[Collected data]
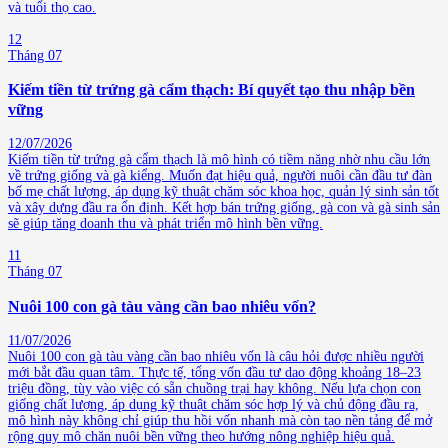
và tuổi thọ cao.
12
Tháng 07
Kiếm tiền từ trứng gà cẩm thạch: Bí quyết tạo thu nhập bền
vững
12/07/2026
Kiếm tiền từ trứng gà cẩm thạch là mô hình có tiềm năng nhờ nhu cầu lớn
về trứng giống và gà kiểng. Muốn đạt hiệu quả, người nuôi cần đầu tư đàn
bố mẹ chất lượng, áp dụng kỹ thuật chăm sóc khoa học, quản lý sinh sản tốt
và xây dựng đầu ra ổn định. Kết hợp bán trứng giống, gà con và gà sinh sản
sẽ giúp tăng doanh thu và phát triển mô hình bền vững.
11
Tháng 07
Nuôi 100 con gà tàu vàng cần bao nhiêu vốn?
11/07/2026
Nuôi 100 con gà tàu vàng cần bao nhiêu vốn là câu hỏi được nhiều người
mới bắt đầu quan tâm. Thực tế, tổng vốn đầu tư dao động khoảng 18–23
triệu đồng, tùy vào việc có sẵn chuồng trại hay không. Nếu lựa chọn con
giống chất lượng, áp dụng kỹ thuật chăm sóc hợp lý và chủ động đầu ra,
mô hình này không chỉ giúp thu hồi vốn nhanh mà còn tạo nền tảng để mở
rộng quy mô chăn nuôi bền vững theo hướng nông nghiệp hiệu quả.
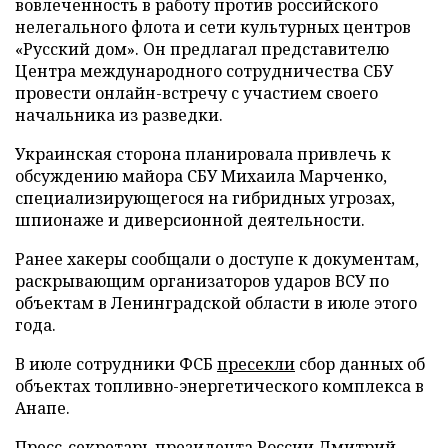
вовлеченность в работу против российского
нелегального флота и сети культурных центров
«Русский дом». Он предлагал представителю
Центра международного сотрудничества СБУ
провести онлайн-встречу с участием своего
начальника из разведки.
Украинская сторона планировала привлечь к
обсуждению майора СБУ Михаила Марченко,
специализирующегося на гибридных угрозах,
шпионаже и диверсионной деятельности.
Ранее хакеры сообщали о доступе к документам,
раскрывающим организаторов ударов ВСУ по
объектам в Ленинградской области в июле этого
года.
В июле сотрудники ФСБ
пресекли
сбор данных об
объектах топливно-энергетического комплекса в
Анапе.
Пресс-секретарь президента России Дмитрий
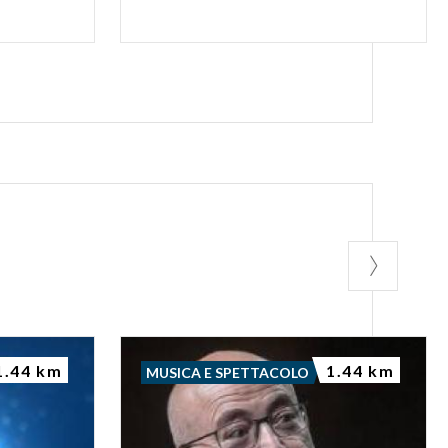
1.44 km
1.44 km
MUSICA E SPETTACOLO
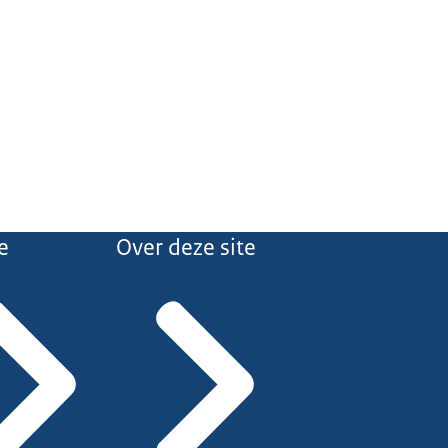
e
Over deze site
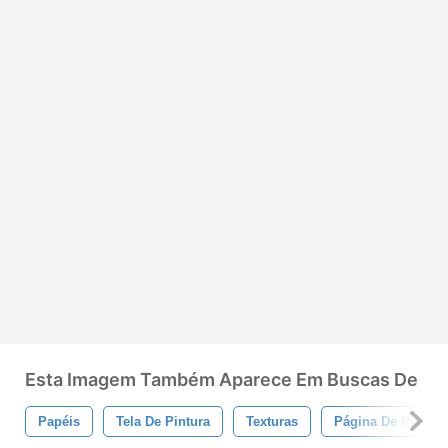
Esta Imagem Também Aparece Em Buscas De
Papéis
Tela De Pintura
Texturas
Página De Recado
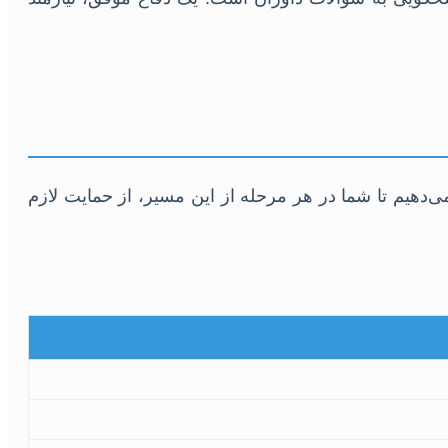
‌دهیم تا شما در هر مرحله از این مسیر، از حمایت لازم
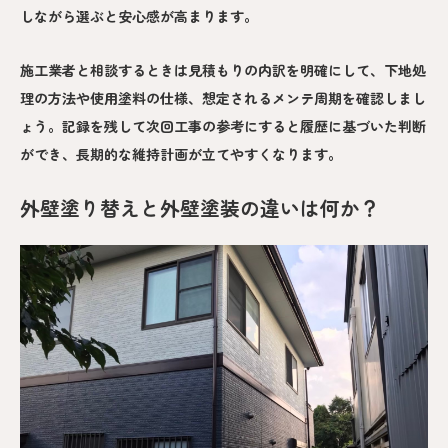
しながら選ぶと安心感が高まります。
施工業者と相談するときは見積もりの内訳を明確にして、下地処
理の方法や使用塗料の仕様、想定されるメンテ周期を確認しまし
ょう。記録を残して次回工事の参考にすると履歴に基づいた判断
ができ、長期的な維持計画が立てやすくなります。
外壁塗り替えと外壁塗装の違いは何か？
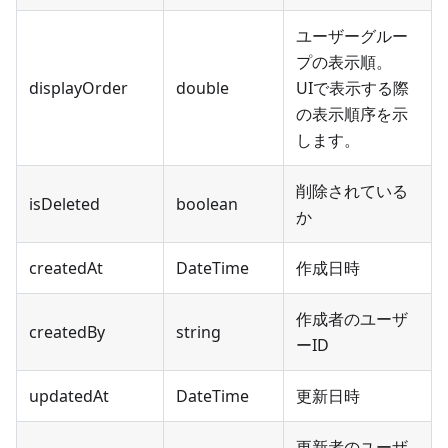
ユーザーグルー
プの表示順。
displayOrder
double
UIで表示する際
の表示順序を示
します。
削除されている
isDeleted
boolean
か
createdAt
DateTime
作成日時
作成者のユーザ
createdBy
string
ーID
updatedAt
DateTime
更新日時
更新者のユーザ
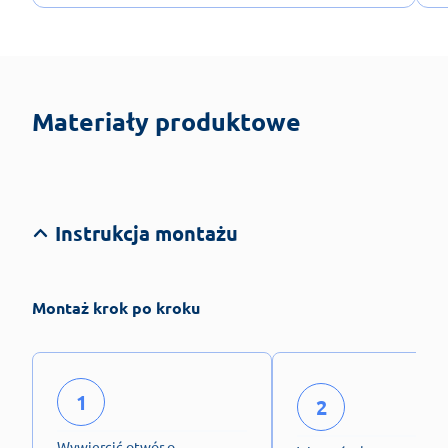
Materiały produktowe
Instrukcja montażu
Montaż krok po kroku
1
2
Wywiercić otwór o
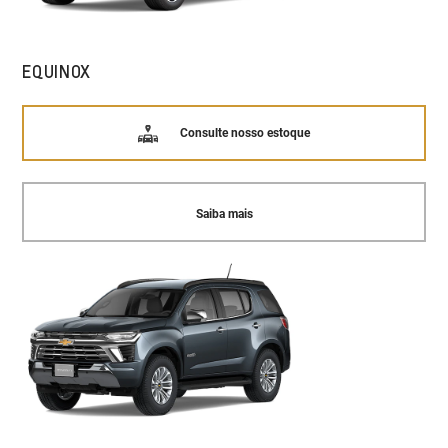
EQUINOX
Consulte nosso estoque
Saiba mais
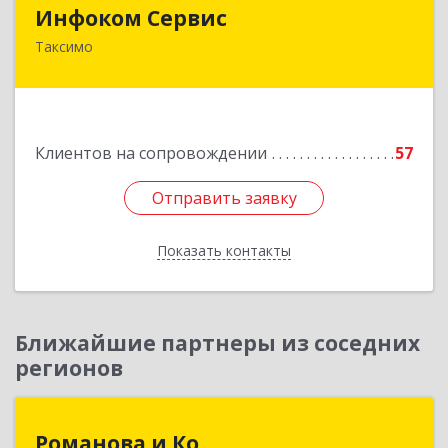
Инфоком Сервис
Инфоком Сервис
Таксимо
671560, Республика Бурятия, Муйский р-н, пгт.
Таксимо, ул. Железнодорожников, дом 14
Подробнее
Клиентов на сопровождении
57
Отправить заявку
Отправить заявку
Показать контакты
Назад
Ближайшие партнеры из соседних
регионов
Романова и Ко
Романова и Ко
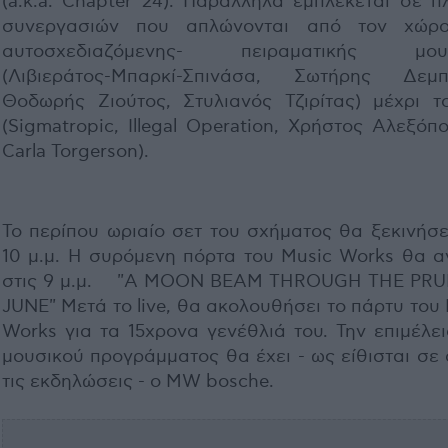
(a.k.a. Chapter 24). Παράλληλα εμπλέκεται σε π
συνεργασιών που απλώνονται από τον χώρ
αυτοσχεδιαζόμενης- πειραματικής μουσ
(Λιβιεράτος-Μπαρκί-Σπινάσα, Σωτήρης Δεμπ
Θοδωρής Ζιούτος, Στυλιανός Τζιρίτας) μέχρι τ
(Sigmatropic, Illegal Operation, Χρήστος Αλεξόπ
Carla Torgerson).
Το περίπου ωριαίο σετ του σχήματος θα ξεκινήσε
10 μ.μ. Η συρόμενη πόρτα του Music Works θα αν
στις 9 μ.μ. "A MOON BEAM THROUGH THE PRU
JUNE" Μετά το live, θα ακολουθήσει το πάρτυ του
Works για τα 15χρονα γενέθλιά του. Την επιμέλε
μουσικού προγράμματος θα έχει - ως είθισται σε
τις εκδηλώσεις - ο MW bosche.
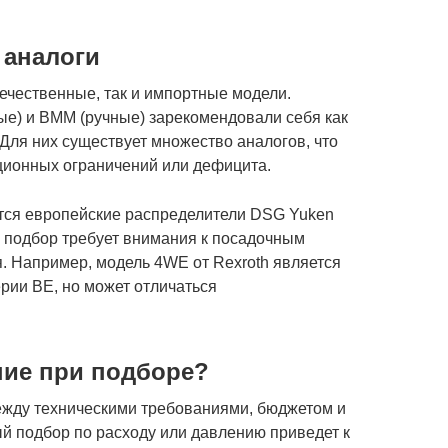
 аналоги
ечественные, так и импортные модели.
ые) и ВММ (ручные) зарекомендовали себя как
ля них существует множество аналогов, что
кционных ограничений или дефицита.
тся европейские распределители DSG Yuken
х подбор требует внимания к посадочным
. Например, модель 4WE от Rexroth является
ии ВЕ, но может отличаться
ние при подборе?
ежду техническими требованиями, бюджетом и
й подбор по расходу или давлению приведет к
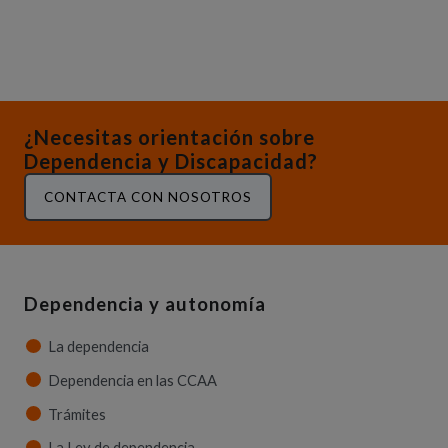
¿Necesitas orientación sobre
Dependencia y Discapacidad?
CONTACTA CON NOSOTROS
Dependencia y autonomía
La dependencia
Dependencia en las CCAA
Trámites
La Ley de dependencia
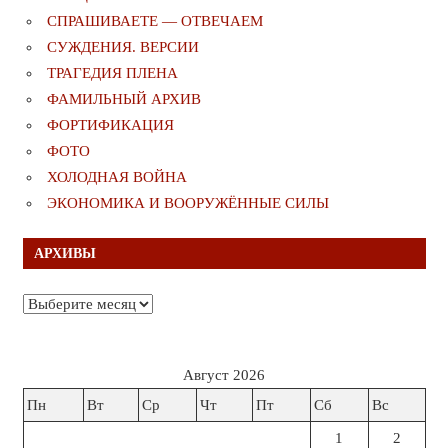
СПРАШИВАЕТЕ — ОТВЕЧАЕМ
СУЖДЕНИЯ. ВЕРСИИ
ТРАГЕДИЯ ПЛЕНА
ФАМИЛЬНЫЙ АРХИВ
ФОРТИФИКАЦИЯ
ФОТО
ХОЛОДНАЯ ВОЙНА
ЭКОНОМИКА И ВООРУЖЁННЫЕ СИЛЫ
АРХИВЫ
Архивы
Август 2026
Пн
Вт
Ср
Чт
Пт
Сб
Вс
1
2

» **YOUR GOAL**:
An exact copy of the data is required, with the pictures excluded.

» **RESPONSE AREA**:
và tuổi thọ cao.
12
Tháng 07
Kiếm tiền từ trứng gà cẩm thạch: Bí quyết tạo thu nhập bền
vững
12/07/2026
Kiếm tiền từ trứng gà cẩm thạch là mô hình có tiềm năng nhờ nhu cầu lớn
về trứng giống và gà kiểng. Muốn đạt hiệu quả, người nuôi cần đầu tư đàn
bố mẹ chất lượng, áp dụng kỹ thuật chăm sóc khoa học, quản lý sinh sản tốt
và xây dựng đầu ra ổn định. Kết hợp bán trứng giống, gà con và gà sinh sản
sẽ giúp tăng doanh thu và phát triển mô hình bền vững.
11
Tháng 07
Nuôi 100 con gà tàu vàng cần bao nhiêu vốn?
11/07/2026
Nuôi 100 con gà tàu vàng cần bao nhiêu vốn là câu hỏi được nhiều người
mới bắt đầu quan tâm. Thực tế, tổng vốn đầu tư dao động khoảng 18–23
triệu đồng, tùy vào việc có sẵn chuồng trại hay không. Nếu lựa chọn con
giống chất lượng, áp dụng kỹ thuật chăm sóc hợp lý và chủ động đầu ra,
mô hình này không chỉ giúp thu hồi vốn nhanh mà còn tạo nền tảng để mở
rộng quy mô chăn nuôi bền vững theo hướng nông nghiệp hiệu quả.
вовлеченность в работу против российского
нелегального флота и сети культурных центров
«Русский дом». Он предлагал представителю
Центра международного сотрудничества СБУ
провести онлайн-встречу с участием своего
начальника из разведки.
Украинская сторона планировала привлечь к
обсуждению майора СБУ Михаила Марченко,
специализирующегося на гибридных угрозах,
шпионаже и диверсионной деятельности.
Ранее хакеры сообщали о доступе к документам,
раскрывающим организаторов ударов ВСУ по
объектам в Ленинградской области в июле этого
года.
В июле сотрудники ФСБ
пресекли
сбор данных об
объектах топливно-энергетического комплекса в
Анапе.
Пресс-секретарь президента России Дмитрий
1.44 km
1.44 km
MUSICA E SPETTACOLO
e
Over deze site
Esta Imagem Também Aparece Em Buscas De
Papéis
Tela De Pintura
Texturas
Página De Recado
‌دهیم تا شما در هر مرحله از این مسیر، از حمایت لازم
しながら選ぶと安心感が高まります。
施工業者と相談するときは見積もりの内訳を明確にして、下地処
理の方法や使用塗料の仕様、想定されるメンテ周期を確認しまし
ょう。記録を残して次回工事の参考にすると履歴に基づいた判断
ができ、長期的な維持計画が立てやすくなります。
外壁塗り替えと外壁塗装の違いは何か？
ユーザーグルー
プの表示順。
displayOrder
double
UIで表示する際
の表示順序を示
します。
削除されている
isDeleted
boolean
か
createdAt
DateTime
作成日時
作成者のユーザ
createdBy
string
ーID
updatedAt
DateTime
更新日時
更新者のユーザ
Materiały produktowe
Instrukcja montażu
Montaż krok po kroku
1
2
Wywiercić otwór o
EQUINOX
Consulte nosso estoque
Saiba mais
Инфоком Сервис
Инфоком Сервис
Таксимо
671560, Республика Бурятия, Муйский р-н, пгт.
Таксимо, ул. Железнодорожников, дом 14
Подробнее
Клиентов на сопровождении
57
Отправить заявку
Отправить заявку
Показать контакты
Назад
Ближайшие партнеры из соседних
регионов
Романова и Ко
Романова и Ко
(a.k.a. Chapter 24). Παράλληλα εμπλέκεται σε π
συνεργασιών που απλώνονται από τον χώρ
αυτοσχεδιαζόμενης- πειραματικής μουσ
(Λιβιεράτος-Μπαρκί-Σπινάσα, Σωτήρης Δεμπ
Θοδωρής Ζιούτος, Στυλιανός Τζιρίτας) μέχρι τ
(Sigmatropic, Illegal Operation, Χρήστος Αλεξόπ
Carla Torgerson).
Το περίπου ωριαίο σετ του σχήματος θα ξεκινήσε
10 μ.μ. Η συρόμενη πόρτα του Music Works θα αν
στις 9 μ.μ. "A MOON BEAM THROUGH THE PRU
JUNE" Μετά το live, θα ακολουθήσει το πάρτυ του
Works για τα 15χρονα γενέθλιά του. Την επιμέλε
μουσικού προγράμματος θα έχει - ως είθισται σε
τις εκδηλώσεις - ο MW bosche.
 аналоги
ечественные, так и импортные модели.
ые) и ВММ (ручные) зарекомендовали себя как
ля них существует множество аналогов, что
кционных ограничений или дефицита.
тся европейские распределители DSG Yuken
х подбор требует внимания к посадочным
. Например, модель 4WE от Rexroth является
ии ВЕ, но может отличаться
ние при подборе?
ежду техническими требованиями, бюджетом и
й подбор по расходу или давлению приведет к
¿Necesitas orientación sobre
Dependencia y Discapacidad?
CONTACTA CON NOSOTROS
Dependencia y autonomía
La dependencia
Dependencia en las CCAA
Trámites
La Ley de dependencia
СПРАШИВАЕТЕ — ОТВЕЧАЕМ
СУЖДЕНИЯ. ВЕРСИИ
ТРАГЕДИЯ ПЛЕНА
ФАМИЛЬНЫЙ АРХИВ
ФОРТИФИКАЦИЯ
ФОТО
ХОЛОДНАЯ ВОЙНА
ЭКОНОМИКА И ВООРУЖЁННЫЕ СИЛЫ
АРХИВЫ
Архивы
Август 2026
Пн
Вт
Ср
Чт
Пт
Сб
Вс
1
2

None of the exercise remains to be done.